• [EXERCISE]: Please reproduce the entries below exactly, leaving the pictures out.

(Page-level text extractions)
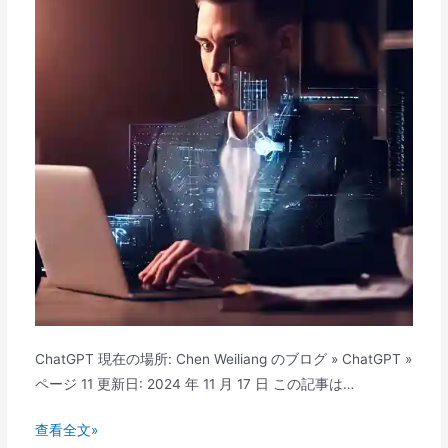
よ
う
に
使
用
さ
れ
ま
す
か?
AI
ク
リ
エ
ChatGPT 現在の場所: Chen Weiliang のブログ » ChatGPT »
イ
ページ 11 更新日: 2024 年 11 月 17 日 この記事は…
テ
ィ
ChatGPT
查看全文»
ブ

• [ANSWER SECTION]:
よ
う
に
使
用
さ
れ
ま
す
か?
AI
ク
リ
エ
ChatGPT 現在の場所: Chen Weiliang のブログ » ChatGPT »
イ
ページ 11 更新日: 2024 年 11 月 17 日 この記事は…
テ
ィ
ChatGPT
查看全文»
ブ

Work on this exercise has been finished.